Suitable construction materials for the incurvate spine 15 include but are not limited to fiberglass, aluminum alloys, carbon fiber and austenitic stainless steel. In one exemplary embodiment, contralateral attachment positions 220, 225 for coupling of restraints 305 (FIG. 3A) are provided at locations where a longitudinal centerline axis 210 (dotted line) of the incurvate spine 15 converges with a longitudinal centroidal axis (dashed line) 215 of the incurvate spine 15. Coupling of restraints at these locations 220, 225 ensures that static and dynamic forces arising from a payload anchored to the magnetic vehicle rack 100 are uniformly distributed through the elongated body 5 (FIG. 2A) and among the one or more permanent magnet(s) 35 without generating an axial rotation-causing moment which would act to move the incurvate spine out of alignment with the elongated body 5 and potentially dislodge the magnetic vehicle rack 100 from the vehicle.

While being inserted into conformational alignment and/or congruence with a vehicle's surface contour, the incurvate spine 15 is rotated into a downward facing arc relative to a contact surface of the vehicle by the magnetic attractive force generated by the one or more permanent magnets 35. The arced position prevents axial rotation by the incurvate spine 15 and may assist in maintaining the magnetic base element in conformational alignment with the vehicle's surface.

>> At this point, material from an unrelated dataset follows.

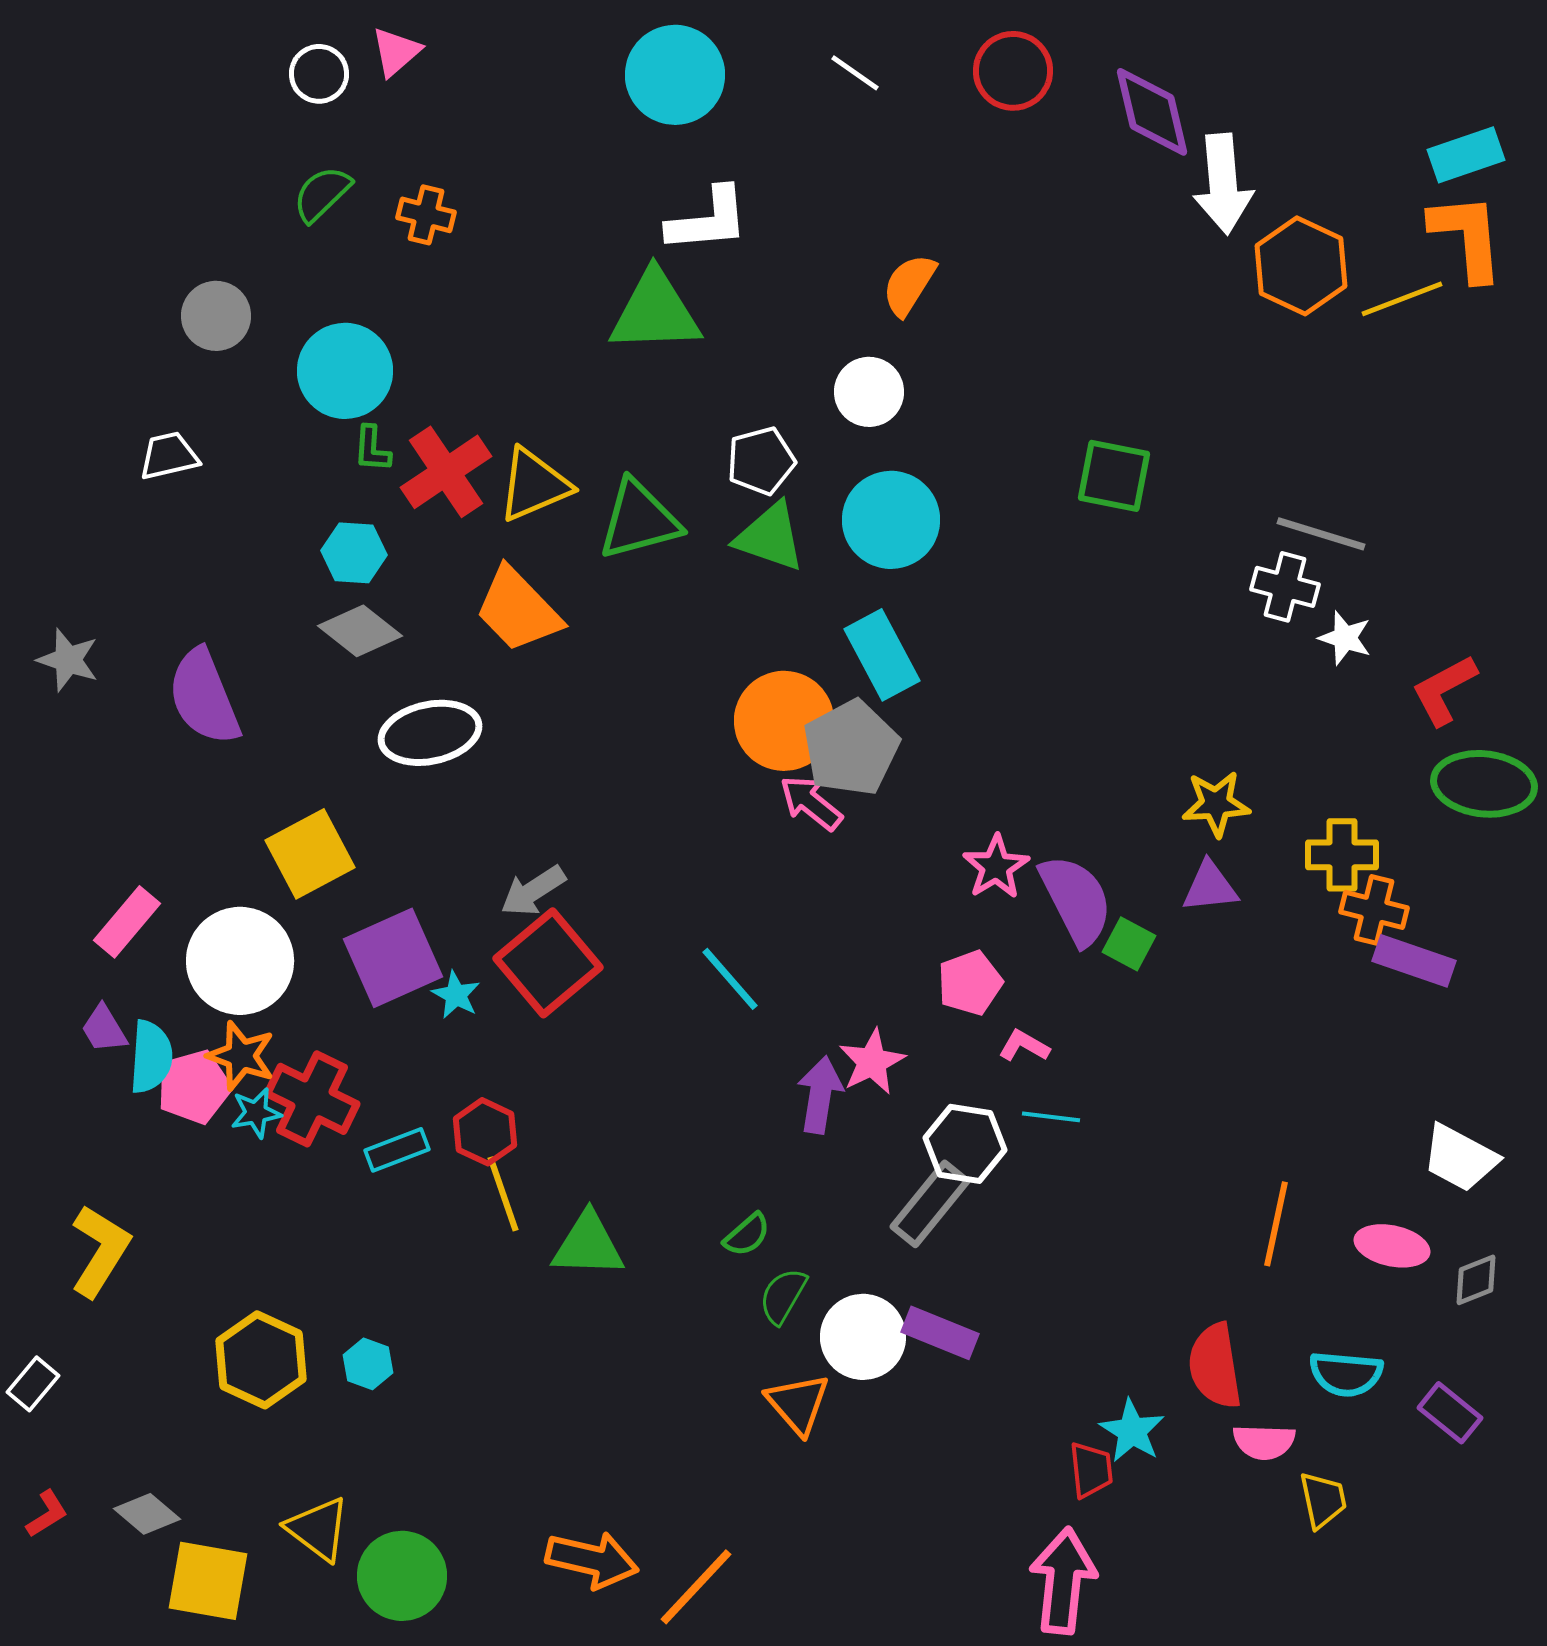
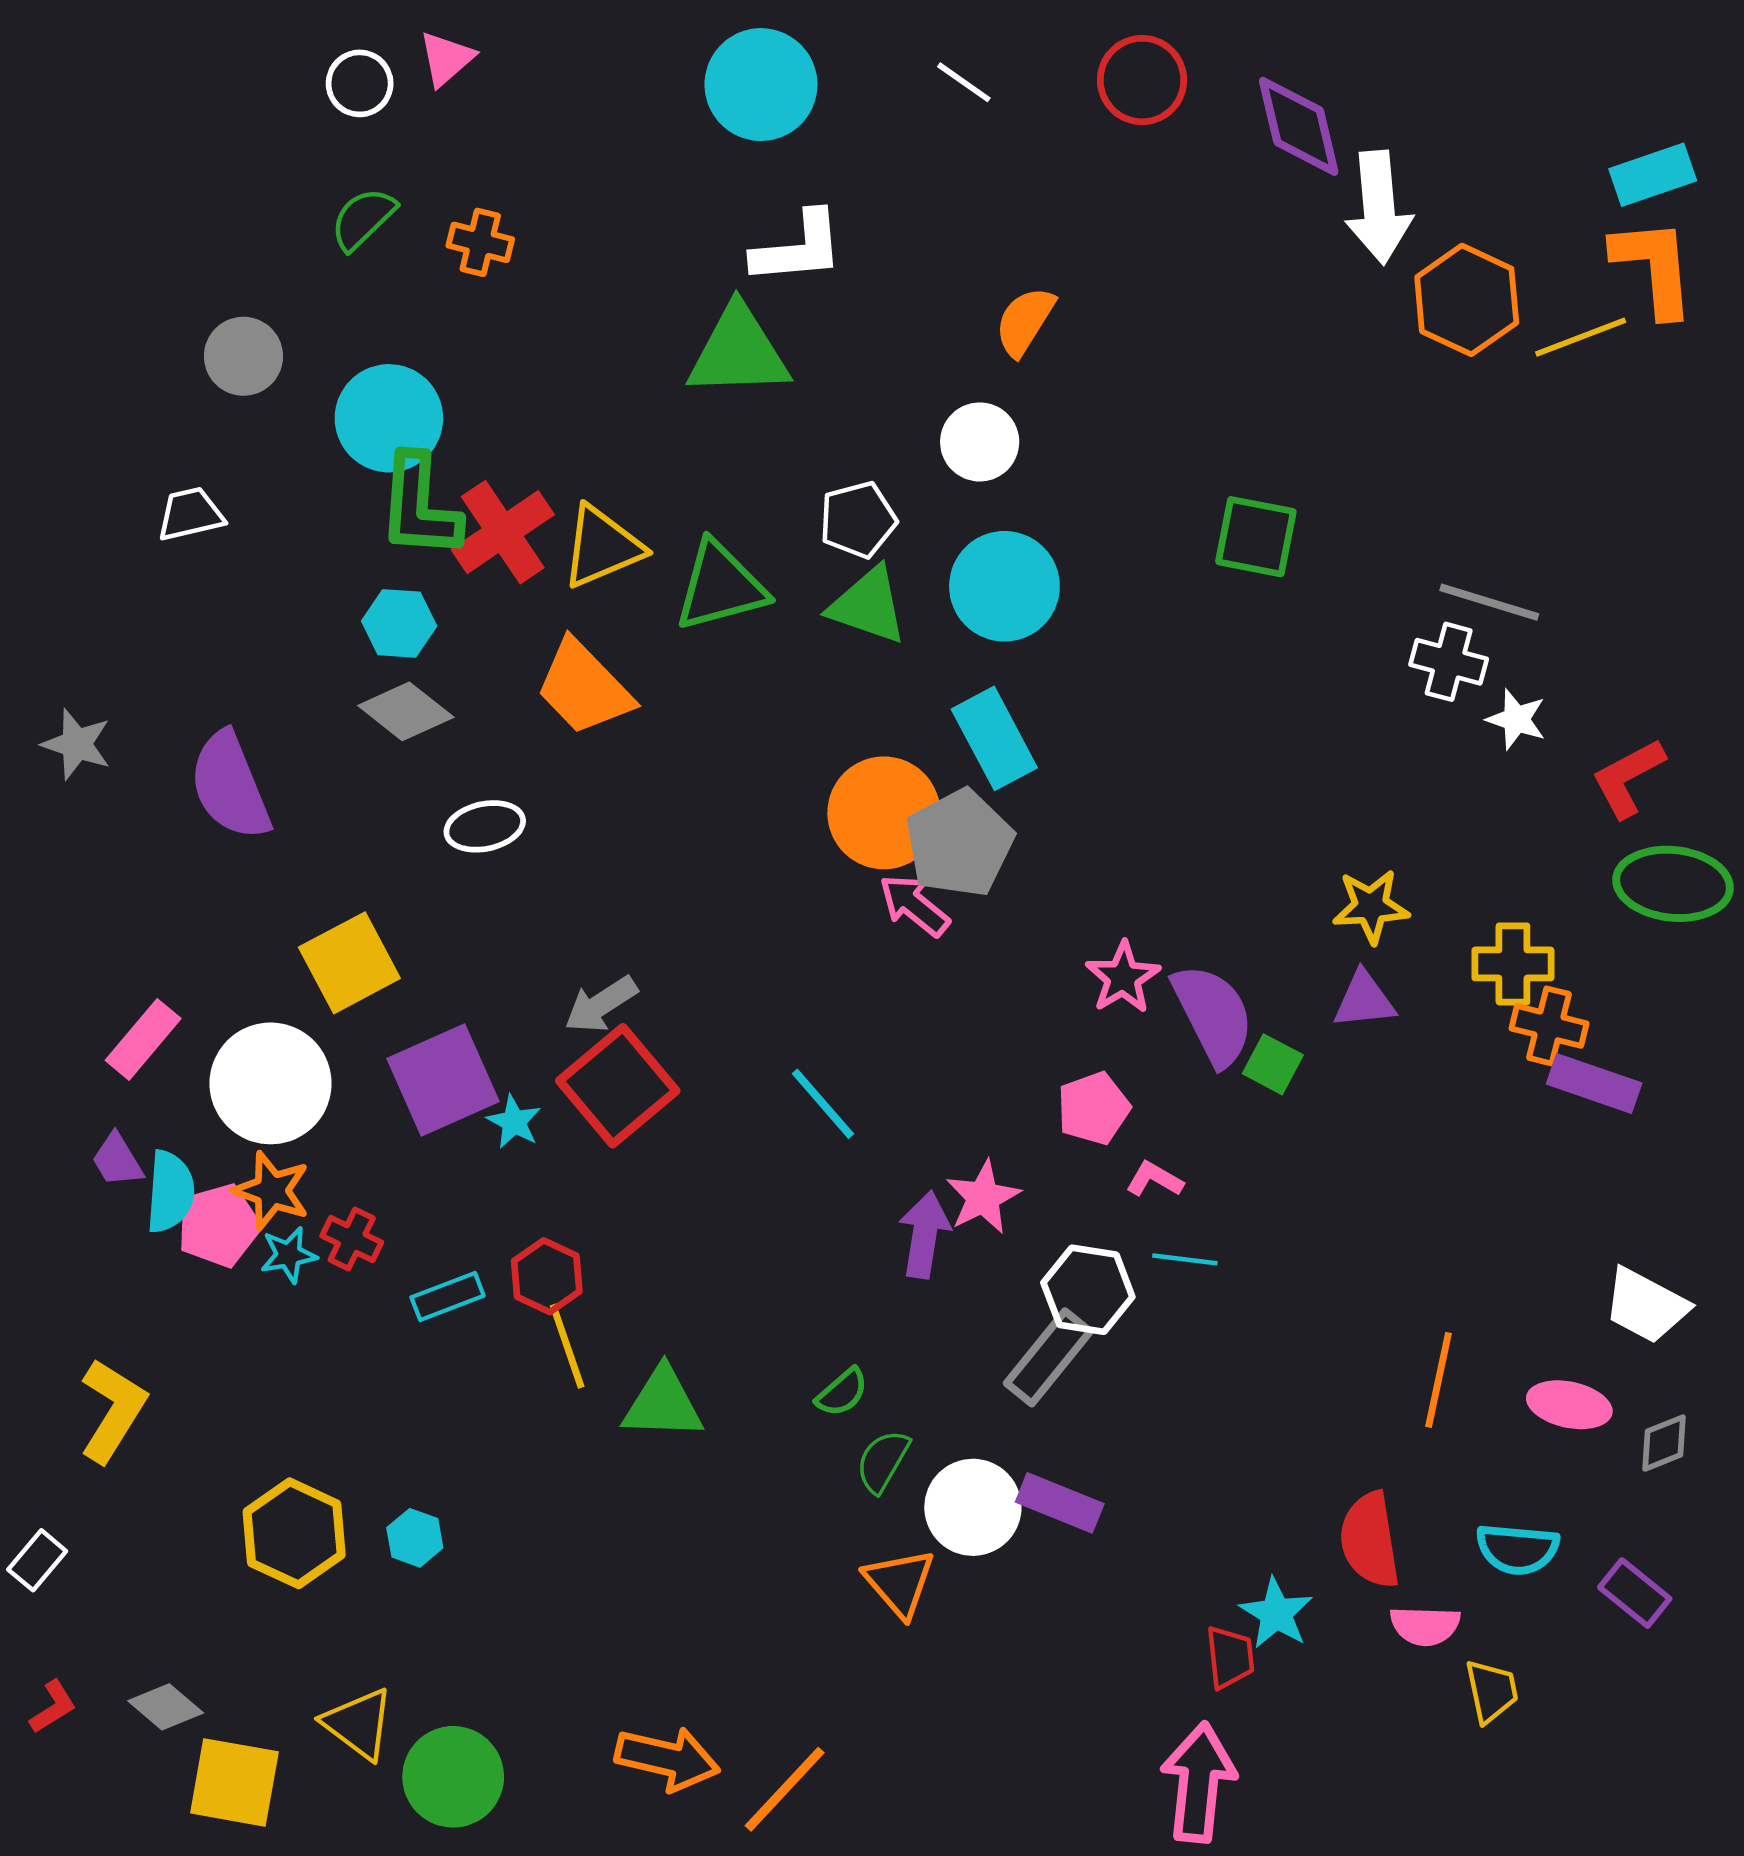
green L-shape: (372, 449) -> (419, 506), size x2.0
white ellipse: (430, 733) -> (485, 826), size x0.7
red cross: (312, 1099) -> (352, 1239), size x0.6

In an exemplary embodiment, a locking mechanism may be used to lock the incurvate spine 15 within the elongated body 5 (not shown). By way of example and not limitation, a locking mechanism may include a star-patterned plug on a portion of the incurvate spine 15 with a counterpart star-patterned socket included in a portion of the elongated body 5, insertion of a locking pin which traverses portions of both the elongated body 5 and incurvate spine 15 and/or a clamping mechanism which is engaged by the user when the incurvate spine 15 is properly aligned within the aperture(s) 10. A lock tab extending from a side of the incurvate spine 15 may also be provided to prevent unauthorized removal of the magnetic vehicle rack 100 from the vehicle (not shown.) Alternately, a C-clip or Cotter pin may be provided at about the distal end of the incurvate spine 15 (not shown) in order to prevent the incurvate spine 15 from becoming dislodged from the aperture 10.

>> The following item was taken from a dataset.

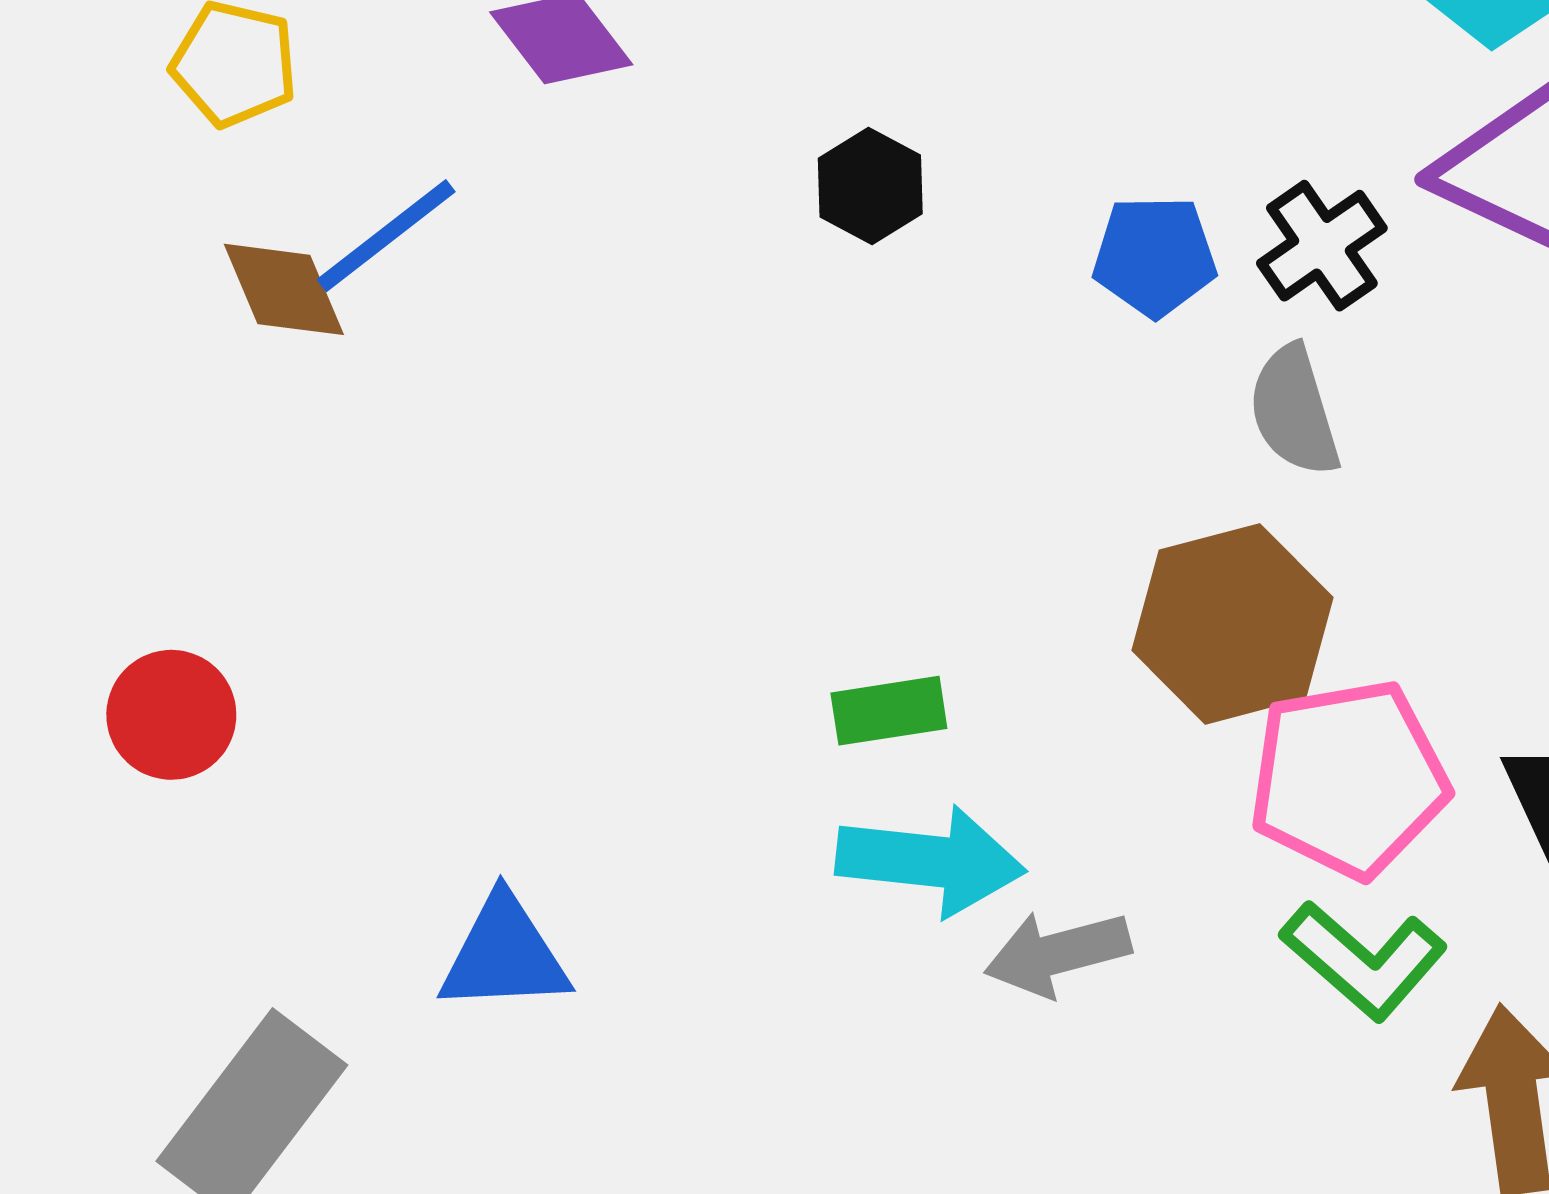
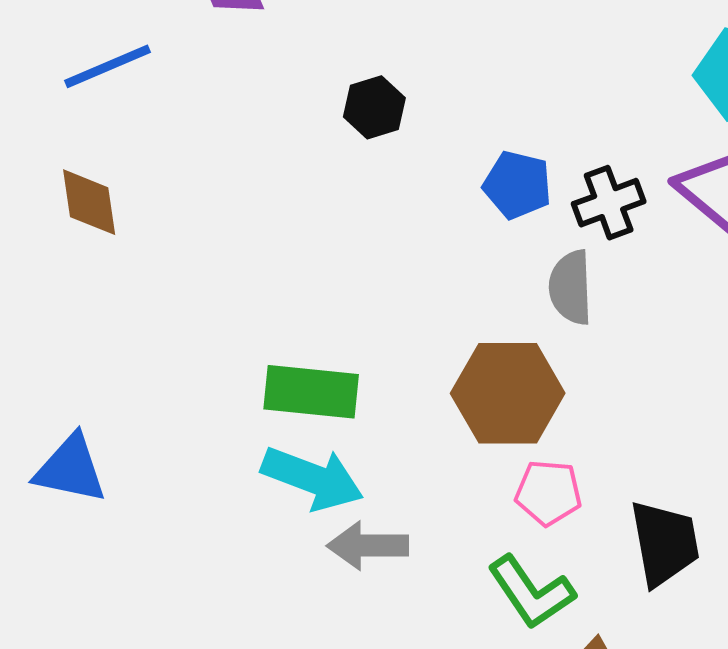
brown diamond: (284, 289) -> (89, 202), moved
green rectangle: (889, 711) -> (311, 392), size x1.5
pink pentagon: (1349, 779) -> (548, 493), size x0.6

In one exemplary embodiment, the contralateral attachment positions 220, 225 are symmetrically at about 21% and about 79% of the length of the incurvate spine 15 (FIG. 2D). One skilled in the art will appreciate that alternate mechanisms to uniformly distribute forces among the elongated body 5 (FIG. 2A) and the one or more permanent magnet(s) 35 (FIG. 2A) may be employed as well. In another exemplary embodiment, the contralateral attachment positions 220, 225 are disposed through the upper support element 25 of the elongated body 5 (FIGS. 7A, 7B.)

Referring to FIG. 3A, a top view of the magnetic vehicle rack 100 in accordance with an exemplary embodiment is depicted. In this exemplary embodiment, the elongated body 5 of the magnetic vehicle rack 100 is provided with restraints 305, 305′ to anchor a payload 810 (FIG. 8) in contact with the rack's upper support element 25. The restraints 305, 305′ may be of any convenient type including straps, elastic bands, cables, and/or rope. The restraints 305, 305′ may include a locking means 310, 310′ including but not limited to buckles and/or hooks, hook/loop fasteners, mechanical fasteners or may simply be hand tied in a knot (not shown) to anchor the payload with the vehicle rack 100. The proximal end of the incurvate spine 15 should extend a sufficient amount beyond the proximate end 40 of the elongated body 5 to allow for grasping and/or manipulation by a user. In an exemplary embodiment a grasping cap 55 is provided over the incurvate spine 15 to allow for greater control when manipulating the incurvate spine 15.

The restraints 305, 305′ may be coupled with posts 330, 330′ disposed at the contralateral attachment positions 220, 225 (FIG. 2B) and/or other contralateral positions along a longitudinal axis of the elongated body 5 or incurvate spine 15. The posts 330, 330′ are directly coupled with the incurvate spine 15 and not the upper support element 25 for proper static and dynamic load distribution throughout the elongated body 5 and one or more permanent magnets 35.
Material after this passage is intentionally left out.